======== SOURCE INFORMATION

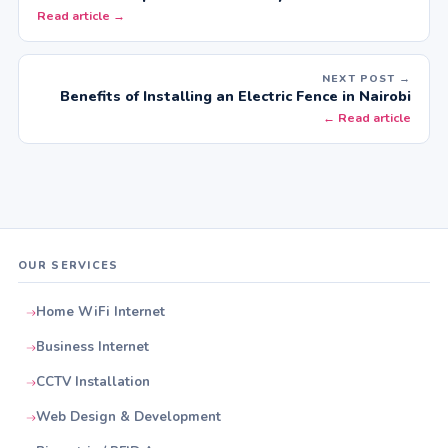
Read article →
NEXT POST →
Benefits of Installing an Electric Fence in Nairobi
← Read article
OUR SERVICES
Home WiFi Internet
Business Internet
CCTV Installation
Web Design & Development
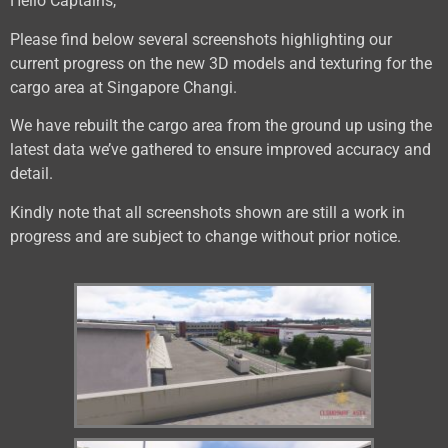
Hello Captains,
Please find below several screenshots highlighting our
current progress on the new 3D models and texturing for the
cargo area at Singapore Changi.
We have rebuilt the cargo area from the ground up using the
latest data we’ve gathered to ensure improved accuracy and
detail.
Kindly note that all screenshots shown are still a work in
progress and are subject to change without prior notice.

================

All of the records above must be copied exactly, except for the pictures.

Read article →
NEXT POST →
Benefits of Installing an Electric Fence in Nairobi
← Read article
OUR SERVICES
Home WiFi Internet
Business Internet
CCTV Installation
Web Design & Development
Hello Captains,
Please find below several screenshots highlighting our
current progress on the new 3D models and texturing for the
cargo area at Singapore Changi.
We have rebuilt the cargo area from the ground up using the
latest data we’ve gathered to ensure improved accuracy and
detail.
Kindly note that all screenshots shown are still a work in
progress and are subject to change without prior notice.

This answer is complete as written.